N° RG 20/03660 - N° Portalis DBV2-V-B7E-ITGY
COUR D'APPEL DE ROUEN
CHAMBRE SOCIALE ET DES AFFAIRES DE
SECURITE SOCIALE
ARRET DU 16 NOVEMBRE 2022
DÉCISION DÉFÉRÉE :
Jugement du POLE SOCIAL DU TJ DE ROUEN du 12 Octobre 2020
APPELANTE :
Société [5]
[Adresse 2]
[Adresse 2]
[Localité 4]
représentée par Me Michel PRADEL, avocat au barreau de PARIS substitué par Me Sandra MOLINERO, avocat au barreau de ROUEN
INTIMEE :
CPAM DE L'EURE
[Adresse 1]
[Localité 3]
représentée par Me François LEGENDRE, avocat au barreau de ROUEN
COMPOSITION DE LA COUR :
En application des dispositions de l'article 945-1 du Code de procédure civile, l'affaire a été plaidée et débattue à l'audience du 05 Octobre 2022 sans opposition des parties devant Madame BIDEAULT, Présidente, magistrat chargé d'instruire l'affaire.

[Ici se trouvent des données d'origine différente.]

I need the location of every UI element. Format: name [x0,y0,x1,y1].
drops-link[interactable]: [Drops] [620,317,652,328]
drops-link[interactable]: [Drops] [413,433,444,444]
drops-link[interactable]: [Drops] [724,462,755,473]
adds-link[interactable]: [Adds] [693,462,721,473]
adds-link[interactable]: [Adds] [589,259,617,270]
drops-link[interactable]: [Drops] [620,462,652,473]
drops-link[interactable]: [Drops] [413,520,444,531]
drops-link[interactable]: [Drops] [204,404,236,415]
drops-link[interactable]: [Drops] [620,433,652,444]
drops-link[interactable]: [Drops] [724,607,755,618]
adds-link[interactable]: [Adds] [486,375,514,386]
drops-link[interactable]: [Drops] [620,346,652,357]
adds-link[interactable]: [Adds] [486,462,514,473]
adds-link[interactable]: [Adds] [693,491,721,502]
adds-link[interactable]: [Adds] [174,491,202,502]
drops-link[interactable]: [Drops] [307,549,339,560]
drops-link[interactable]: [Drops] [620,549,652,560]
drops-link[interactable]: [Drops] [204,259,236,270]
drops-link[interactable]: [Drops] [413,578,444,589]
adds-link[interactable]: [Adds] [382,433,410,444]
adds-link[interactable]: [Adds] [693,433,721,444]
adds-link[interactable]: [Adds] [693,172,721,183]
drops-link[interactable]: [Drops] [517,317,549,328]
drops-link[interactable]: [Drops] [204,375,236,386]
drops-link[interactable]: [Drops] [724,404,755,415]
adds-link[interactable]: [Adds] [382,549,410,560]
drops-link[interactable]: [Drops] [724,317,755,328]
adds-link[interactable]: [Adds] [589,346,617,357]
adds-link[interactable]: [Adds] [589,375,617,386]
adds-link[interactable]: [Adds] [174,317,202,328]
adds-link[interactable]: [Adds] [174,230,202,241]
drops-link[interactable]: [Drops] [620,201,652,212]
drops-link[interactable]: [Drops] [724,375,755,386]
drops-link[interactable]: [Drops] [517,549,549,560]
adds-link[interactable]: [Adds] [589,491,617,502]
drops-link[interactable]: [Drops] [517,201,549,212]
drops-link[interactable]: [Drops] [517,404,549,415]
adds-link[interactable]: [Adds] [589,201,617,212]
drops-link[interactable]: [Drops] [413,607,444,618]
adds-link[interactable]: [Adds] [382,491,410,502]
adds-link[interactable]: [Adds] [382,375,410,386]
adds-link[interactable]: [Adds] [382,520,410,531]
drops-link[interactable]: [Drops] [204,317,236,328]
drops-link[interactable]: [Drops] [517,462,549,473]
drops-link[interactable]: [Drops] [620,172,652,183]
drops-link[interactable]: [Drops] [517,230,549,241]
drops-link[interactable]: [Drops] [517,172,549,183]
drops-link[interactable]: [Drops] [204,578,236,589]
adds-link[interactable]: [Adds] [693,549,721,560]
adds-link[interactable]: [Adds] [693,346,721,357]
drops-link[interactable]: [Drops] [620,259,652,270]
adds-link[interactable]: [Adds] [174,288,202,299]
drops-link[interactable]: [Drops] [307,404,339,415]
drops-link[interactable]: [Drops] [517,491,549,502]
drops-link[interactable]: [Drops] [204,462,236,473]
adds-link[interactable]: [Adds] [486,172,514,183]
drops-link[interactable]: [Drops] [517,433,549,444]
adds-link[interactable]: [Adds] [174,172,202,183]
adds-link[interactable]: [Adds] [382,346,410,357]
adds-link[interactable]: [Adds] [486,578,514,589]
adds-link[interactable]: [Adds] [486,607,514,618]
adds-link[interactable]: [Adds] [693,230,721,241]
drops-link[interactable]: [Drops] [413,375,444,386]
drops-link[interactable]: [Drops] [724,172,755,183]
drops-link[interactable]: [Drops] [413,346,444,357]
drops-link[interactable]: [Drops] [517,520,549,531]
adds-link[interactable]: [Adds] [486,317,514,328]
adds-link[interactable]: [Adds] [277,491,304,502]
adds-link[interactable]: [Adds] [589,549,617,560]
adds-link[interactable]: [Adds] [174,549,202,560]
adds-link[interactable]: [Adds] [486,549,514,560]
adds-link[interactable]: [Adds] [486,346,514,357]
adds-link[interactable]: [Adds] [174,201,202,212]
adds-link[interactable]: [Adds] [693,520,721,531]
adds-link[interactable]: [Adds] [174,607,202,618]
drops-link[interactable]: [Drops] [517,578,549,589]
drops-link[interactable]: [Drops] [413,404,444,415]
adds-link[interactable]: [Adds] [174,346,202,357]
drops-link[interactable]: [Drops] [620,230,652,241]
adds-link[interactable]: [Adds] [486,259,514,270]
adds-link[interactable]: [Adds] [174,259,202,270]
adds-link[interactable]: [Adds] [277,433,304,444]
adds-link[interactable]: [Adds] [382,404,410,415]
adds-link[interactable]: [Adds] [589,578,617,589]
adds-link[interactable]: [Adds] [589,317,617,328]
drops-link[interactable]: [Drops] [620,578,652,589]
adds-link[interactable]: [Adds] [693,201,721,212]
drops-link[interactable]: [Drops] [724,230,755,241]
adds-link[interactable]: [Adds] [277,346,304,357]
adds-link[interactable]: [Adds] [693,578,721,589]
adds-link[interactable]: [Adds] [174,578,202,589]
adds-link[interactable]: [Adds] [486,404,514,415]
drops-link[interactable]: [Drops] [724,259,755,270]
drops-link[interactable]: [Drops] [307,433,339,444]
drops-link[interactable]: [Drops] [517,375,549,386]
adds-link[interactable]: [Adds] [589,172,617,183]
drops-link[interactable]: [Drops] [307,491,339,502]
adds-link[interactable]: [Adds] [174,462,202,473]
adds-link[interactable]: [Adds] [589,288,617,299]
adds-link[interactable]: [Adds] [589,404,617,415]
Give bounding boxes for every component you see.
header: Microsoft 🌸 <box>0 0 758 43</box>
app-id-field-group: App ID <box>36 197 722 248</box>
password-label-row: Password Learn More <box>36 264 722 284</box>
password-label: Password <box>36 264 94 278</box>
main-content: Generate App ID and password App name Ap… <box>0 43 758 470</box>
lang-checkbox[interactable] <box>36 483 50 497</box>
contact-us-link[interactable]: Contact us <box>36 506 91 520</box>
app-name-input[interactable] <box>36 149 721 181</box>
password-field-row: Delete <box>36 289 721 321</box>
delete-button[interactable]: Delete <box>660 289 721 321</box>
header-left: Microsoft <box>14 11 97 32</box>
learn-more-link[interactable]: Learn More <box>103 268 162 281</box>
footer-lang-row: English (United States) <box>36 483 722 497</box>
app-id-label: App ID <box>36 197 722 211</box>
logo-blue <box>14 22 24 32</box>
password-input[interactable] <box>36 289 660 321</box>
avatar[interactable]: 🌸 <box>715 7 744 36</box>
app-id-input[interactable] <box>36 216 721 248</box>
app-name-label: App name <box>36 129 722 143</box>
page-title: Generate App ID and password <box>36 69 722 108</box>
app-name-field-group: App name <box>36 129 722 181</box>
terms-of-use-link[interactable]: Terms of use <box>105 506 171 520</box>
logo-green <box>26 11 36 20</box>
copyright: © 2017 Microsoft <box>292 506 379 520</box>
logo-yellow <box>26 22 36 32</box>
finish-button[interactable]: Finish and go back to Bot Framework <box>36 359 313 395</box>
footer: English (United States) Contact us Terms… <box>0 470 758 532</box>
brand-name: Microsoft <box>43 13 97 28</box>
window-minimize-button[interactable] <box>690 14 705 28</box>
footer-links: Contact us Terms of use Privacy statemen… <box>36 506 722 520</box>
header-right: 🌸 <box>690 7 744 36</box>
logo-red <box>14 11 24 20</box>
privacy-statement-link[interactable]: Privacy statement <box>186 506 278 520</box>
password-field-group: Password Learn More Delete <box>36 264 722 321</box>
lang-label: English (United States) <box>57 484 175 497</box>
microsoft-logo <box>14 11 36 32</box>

Le magistrat rapporteur a rendu compte des plaidoiries dans le délibéré de la Cour composée de :
Madame BIDEAULT, Présidente
Madame ROGER-MINNE, Conseillère
Madame POUGET, Conseillère
GREFFIER LORS DES DEBATS :
M. CABRELLI, Greffier
DEBATS :
A l'audience publique du 05 Octobre 2022, où l'affaire a été mise en délibéré au 16 Novembre 2022
ARRET :
CONTRADICTOIRE
Prononcé le 16 Novembre 2022, par mise à disposition de l'arrêt au greffe de la Cour, les parties en ayant été préalablement avisées dans les conditions prévues au deuxième alinéa de l'article 450 du Code de procédure civile,
signé par Madame BIDEAULT, Présidente et par MME DUBUC, Greffier.
*
EXPOSE DES FAITS ET DE LA PROCÉDURE
Le 20 mai 2015, M. [H], salarié de la société [5] (la société) a déclaré à la caisse primaire d'assurance maladie de l'Eure (la caisse), une maladie professionnelle. Le certificat médical initial du 18 avril 2017 mentionne 'canal carpien de la main gauche'.
La caisse a pris en charge la pathologie au titre du tableau n°57 des maladies professionnelles et a considéré l'état de santé de M. [H] consolidé au 5 novembre 2017.
Son taux d'incapacité de 77% a été notifié à l'employeur par courrier du 10 janvier 2018.
Par courrier du 31 janvier 2018, la société a saisi le tribunal du contentieux de l'incapacité en contestation de la décision de la caisse.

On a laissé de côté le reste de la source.